9. Related Topics to Study Next

Topic Connection
Priority Sector Lending (PSL) guidelines LBS district credit plans are the operational delivery mechanism for PSL targets
Financial Inclusion — PMJDY, NSFI LBS is the coordination backbone for FI schemes at district level
NABARD — role and functions NABARD co-chairs SLBC for agriculture credit; overlapping mandate with lead banks
Regional Rural Banks (RRBs) RRBs are key participants in SLBC/DCC fora; sponsored by public sector banks
Bank Nationalisation (1969) LBS was born simultaneously with bank nationalisation — same ideological context
Kisan Credit Card (KCC) Scheme Disbursement and monitoring coordinated through Lead Bank/LDM network
Business Correspondent (BC) Model Lead banks manage BC deployment targets set in district credit plans

10. Common Errors / Trap Areas

  1. Confusing LBS with Lead Bank: The Lead Bank Scheme is the framework/programme; a lead bank is an individual bank assigned to a district — aspirants conflate these.
  2. Wrong origin year: LBS launched in 1969 (not 1975 or 1982).
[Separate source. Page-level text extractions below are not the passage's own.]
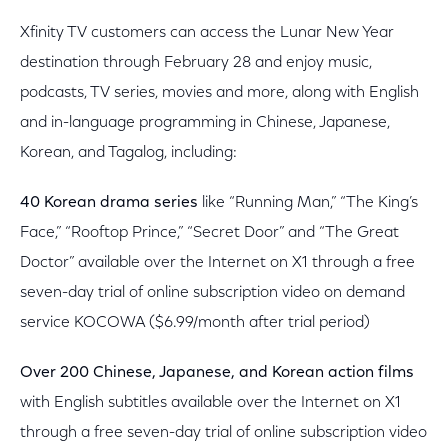
Xfinity TV customers can access the Lunar New Year
destination through February 28 and enjoy music,
podcasts, TV series, movies and more, along with English
and in-language programming in Chinese, Japanese,
Korean, and Tagalog, including:
40 Korean drama series
like “Running Man,” “The King’s
Face,” “Rooftop Prince,” “Secret Door” and “The Great
Doctor” available over the Internet on X1 through a free
seven-day trial of online subscription video on demand
service KOCOWA ($6.99/month after trial period)
Over 200 Chinese, Japanese, and Korean action films
with English subtitles available over the Internet on X1
through a free seven-day trial of online subscription video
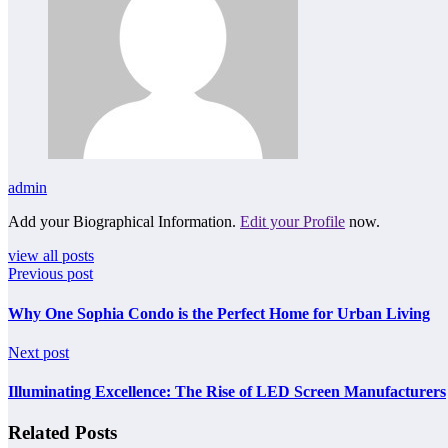
admin
Add your Biographical Information.
Edit your Profile
now.
view all posts
Previous post
Why One Sophia Condo is the Perfect Home for Urban Living
Next post
Illuminating Excellence: The Rise of LED Screen Manufacturers
Related Posts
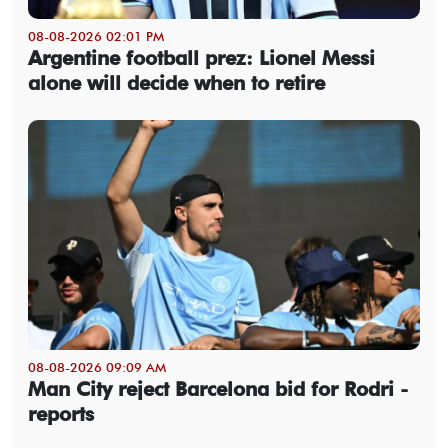
08-08-2026 02:01 PM
Argentine football prez: Lionel Messi
alone will decide when to retire
08-08-2026 09:09 AM
Man City reject Barcelona bid for Rodri -
reports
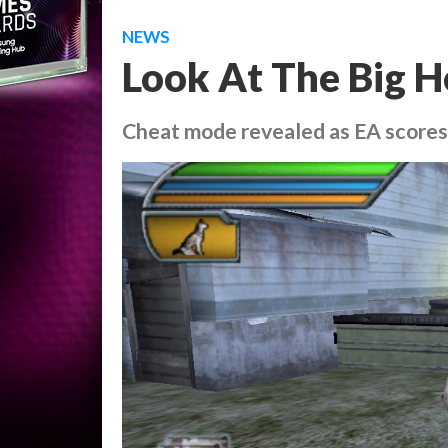
NEWS
Look At The Big 
Cheat mode revealed as EA score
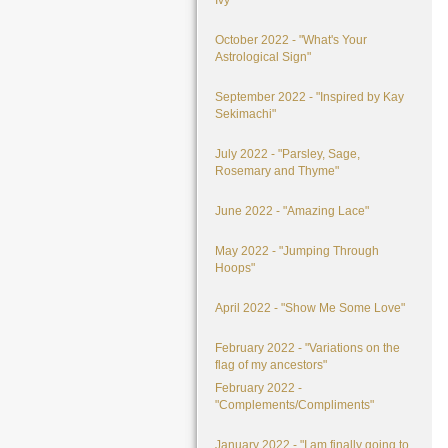
Ivy"
October 2022 - "What's Your
Astrological Sign"
September 2022 - "Inspired by Kay
Sekimachi"
July 2022 - "Parsley, Sage,
Rosemary and Thyme"
June 2022 - "Amazing Lace"
May 2022 - "Jumping Through
Hoops"
April 2022 - "Show Me Some Love"
February 2022 - "Variations on the
flag of my ancestors"
February 2022 -
"Complements/Compliments"
January 2022 - "I am finally going to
Do not confuse with NABARD (established 1982) or RRBs (1975).
  3. Wrong committee: LBS recommended by F.K.F. Nariman Committee, not the Narasimham Committee (which is associated with 1991/1998 banking reforms).
  4. Assuming LBS has a statutory basis: LBS is purely RBI-circular driven — no separate Parliament-enacted statute. Aspirants often assume otherwise.
  5. Confusing SLBC with DCC: SLBC = state-level forum; DCC (District Consultative Committee) = district-level forum; both distinct bodies with different membership and scope.

11. Sources

Note: Direct web retrieval from rbi.org.in and pib.gov.in was unavailable during search execution. The study note is grounded in the newspaper article (Tier 4 primary source) and established RBI/banking knowledge verifiable against RBI's official publications on LBS history.